* _TO DO_
Give each line of the records again exactly and omit every picture.

* _MATERIAL PROVIDED_

[Start of Attachment]

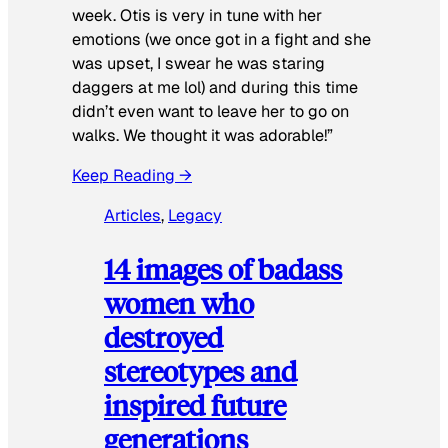
week. Otis is very in tune with her
emotions (we once got in a fight and she
was upset, I swear he was staring
daggers at me lol) and during this time
didn’t even want to leave her to go on
walks. We thought it was adorable!”
Keep Reading →
Articles
, 
Legacy
14 images of badass
women who
destroyed
stereotypes and
inspired future
generations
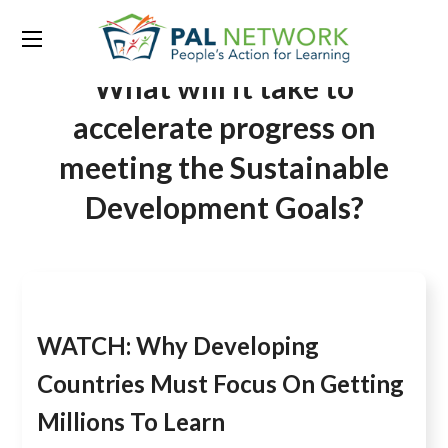
Tag:
Getting millions to learn:
What will it take to
accelerate progress on
meeting the Sustainable
Development Goals?
WATCH: Why Developing
Countries Must Focus On Getting
Millions To Learn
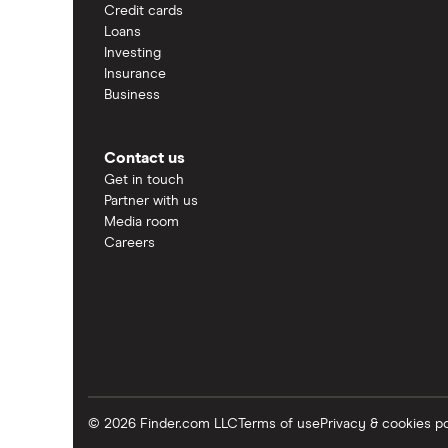
Credit cards
Loans
Investing
Insurance
Business
Contact us
Get in touch
Partner with us
Media room
Careers
© 2026 Finder.com LLC
Terms of use
Privacy & cookies po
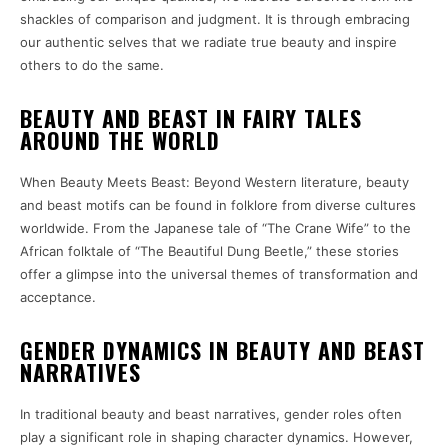
shackles of comparison and judgment. It is through embracing
our authentic selves that we radiate true beauty and inspire
others to do the same.
BEAUTY AND BEAST IN FAIRY TALES
AROUND THE WORLD
When Beauty Meets Beast: Beyond Western literature, beauty
and beast motifs can be found in folklore from diverse cultures
worldwide. From the Japanese tale of “The Crane Wife” to the
African folktale of “The Beautiful Dung Beetle,” these stories
offer a glimpse into the universal themes of transformation and
acceptance.
GENDER DYNAMICS IN BEAUTY AND BEAST
NARRATIVES
In traditional beauty and beast narratives, gender roles often
play a significant role in shaping character dynamics. However,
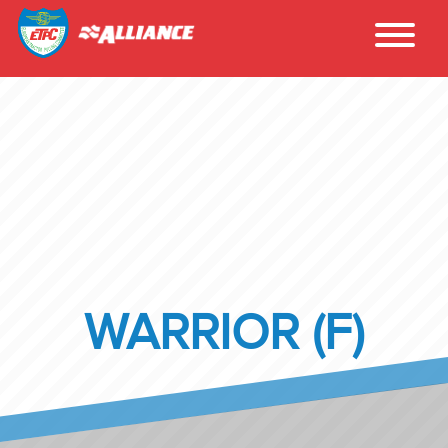
WARRIOR (F)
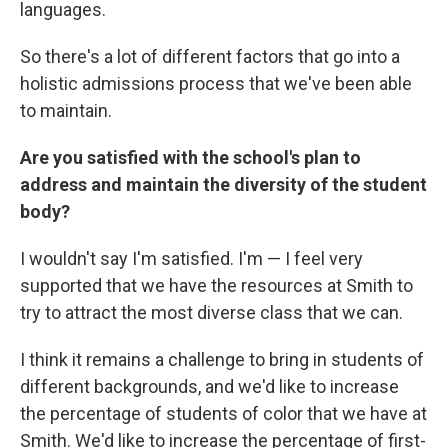
languages.
So there's a lot of different factors that go into a
holistic admissions process that we've been able
to maintain.
Are you satisfied with the school's plan to
address and maintain the diversity of the student
body?
I wouldn't say I'm satisfied. I'm — I feel very
supported that we have the resources at Smith to
try to attract the most diverse class that we can.
I think it remains a challenge to bring in students of
different backgrounds, and we'd like to increase
the percentage of students of color that we have at
Smith. We'd like to increase the percentage of first-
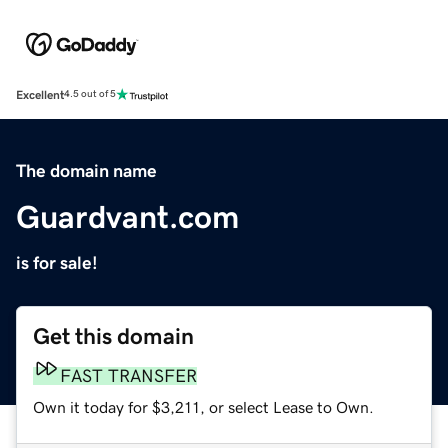
Excellent
4.5 out of 5
The domain name
Guardvant.com
is for sale!
Get this domain
FAST TRANSFER
Own it today for $3,211, or select Lease to Own.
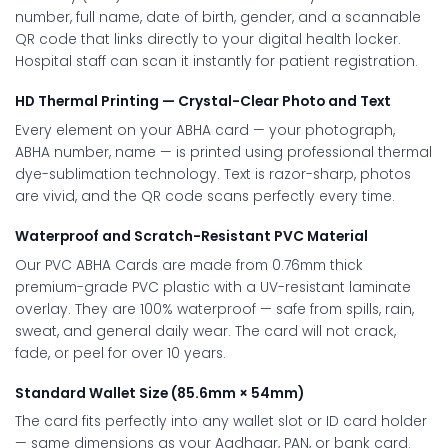
number, full name, date of birth, gender, and a scannable
QR code that links directly to your digital health locker.
Hospital staff can scan it instantly for patient registration.
HD Thermal Printing — Crystal-Clear Photo and Text
Every element on your ABHA card — your photograph,
ABHA number, name — is printed using professional thermal
dye-sublimation technology. Text is razor-sharp, photos
are vivid, and the QR code scans perfectly every time.
Waterproof and Scratch-Resistant PVC Material
Our PVC ABHA Cards are made from 0.76mm thick
premium-grade PVC plastic with a UV-resistant laminate
overlay. They are 100% waterproof — safe from spills, rain,
sweat, and general daily wear. The card will not crack,
fade, or peel for over 10 years.
Standard Wallet Size (85.6mm × 54mm)
The card fits perfectly into any wallet slot or ID card holder
— same dimensions as your Aadhaar, PAN, or bank card.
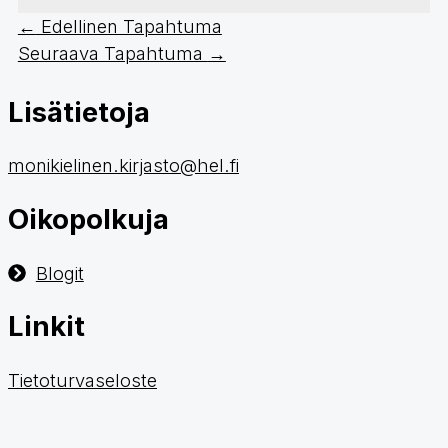
←
Edellinen Tapahtuma
Seuraava Tapahtuma
→
Lisätietoja
monikielinen.kirjasto@hel.fi
Oikopolkuja
Blogit
Linkit
Tietoturvaseloste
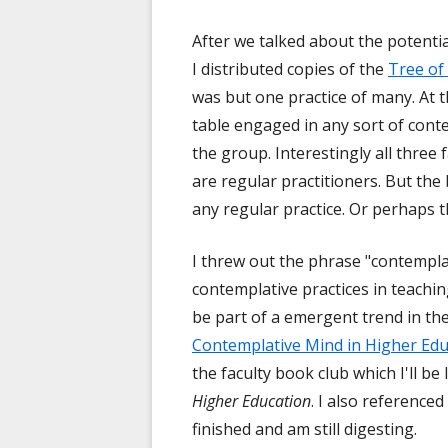
After we talked about the potentia
I distributed copies of the
Tree of
was but one practice of many. At t
table engaged in any sort of conte
the group. Interestingly all three
are regular practitioners. But the
any regular practice. Or perhaps th
I threw out the phrase "contempla
contemplative practices in teachin
be part of a emergent trend in th
Contemplative Mind in Higher Edu
the faculty book club which I'll b
Higher Education
. I also referenced
finished and am still digesting.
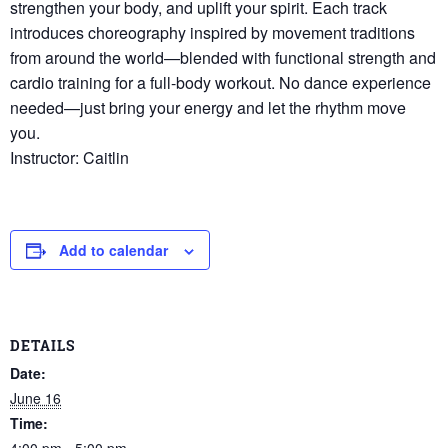
strengthen your body, and uplift your spirit. Each track
introduces choreography inspired by movement traditions
from around the world—blended with functional strength and
cardio training for a full-body workout. No dance experience
needed—just bring your energy and let the rhythm move
you.
Instructor: Caitlin
Add to calendar
DETAILS
Date:
June 16
Time:
4:00 pm - 5:00 pm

[End of Attachment]

* _EXERCISE RESPONSE_
week. Otis is very in tune with her
emotions (we once got in a fight and she
was upset, I swear he was staring
daggers at me lol) and during this time
didn’t even want to leave her to go on
walks. We thought it was adorable!”
Keep Reading →
Articles
, 
Legacy
14 images of badass
women who
destroyed
stereotypes and
inspired future
generations
Tag:
Getting millions to learn:
What will it take to
accelerate progress on
meeting the Sustainable
Development Goals?
WATCH: Why Developing
Countries Must Focus On Getting
Millions To Learn
Credit cards
Loans
Investing
Insurance
Business
Contact us
Get in touch
Partner with us
Media room
Careers
© 2026 Finder.com LLC
Terms of use
Privacy & cookies po
shackles of comparison and judgment. It is through embracing
our authentic selves that we radiate true beauty and inspire
others to do the same.
BEAUTY AND BEAST IN FAIRY TALES
AROUND THE WORLD
When Beauty Meets Beast: Beyond Western literature, beauty
and beast motifs can be found in folklore from diverse cultures
worldwide. From the Japanese tale of “The Crane Wife” to the
African folktale of “The Beautiful Dung Beetle,” these stories
offer a glimpse into the universal themes of transformation and
acceptance.
GENDER DYNAMICS IN BEAUTY AND BEAST
NARRATIVES
In traditional beauty and beast narratives, gender roles often
play a significant role in shaping character dynamics. However,
WARRIOR (F)
languages.
So there's a lot of different factors that go into a
holistic admissions process that we've been able
to maintain.
Are you satisfied with the school's plan to
address and maintain the diversity of the student
body?
I wouldn't say I'm satisfied. I'm — I feel very
supported that we have the resources at Smith to
try to attract the most diverse class that we can.
I think it remains a challenge to bring in students of
different backgrounds, and we'd like to increase
the percentage of students of color that we have at
Smith. We'd like to increase the percentage of first-
Excellent
4.5 out of 5
The domain name
Guardvant.com
is for sale!
Get this domain
FAST TRANSFER
Own it today for $3,211, or select Lease to Own.
number, full name, date of birth, gender, and a scannable
QR code that links directly to your digital health locker.
Hospital staff can scan it instantly for patient registration.
HD Thermal Printing — Crystal-Clear Photo and Text
Every element on your ABHA card — your photograph,
ABHA number, name — is printed using professional thermal
dye-sublimation technology. Text is razor-sharp, photos
are vivid, and the QR code scans perfectly every time.
Waterproof and Scratch-Resistant PVC Material
Our PVC ABHA Cards are made from 0.76mm thick
premium-grade PVC plastic with a UV-resistant laminate
overlay. They are 100% waterproof — safe from spills, rain,
sweat, and general daily wear. The card will not crack,
fade, or peel for over 10 years.
Standard Wallet Size (85.6mm × 54mm)
The card fits perfectly into any wallet slot or ID card holder
— same dimensions as your Aadhaar, PAN, or bank card.
←
Edellinen Tapahtuma
Seuraava Tapahtuma
→
Lisätietoja
monikielinen.kirjasto@hel.fi
Oikopolkuja
Blogit
Linkit
Tietoturvaseloste
After we talked about the potentia
I distributed copies of the
Tree of
was but one practice of many. At t
table engaged in any sort of conte
the group. Interestingly all three
are regular practitioners. But the
any regular practice. Or perhaps th
I threw out the phrase "contempla
contemplative practices in teachin
be part of a emergent trend in th
Contemplative Mind in Higher Edu
the faculty book club which I'll b
Higher Education
. I also referenced
finished and am still digesting.
strengthen your body, and uplift your spirit. Each track
introduces choreography inspired by movement traditions
from around the world—blended with functional strength and
cardio training for a full-body workout. No dance experience
needed—just bring your energy and let the rhythm move
you.
Instructor: Caitlin
Add to calendar
DETAILS
Date:
June 16
Time:
4:00 pm - 5:00 pm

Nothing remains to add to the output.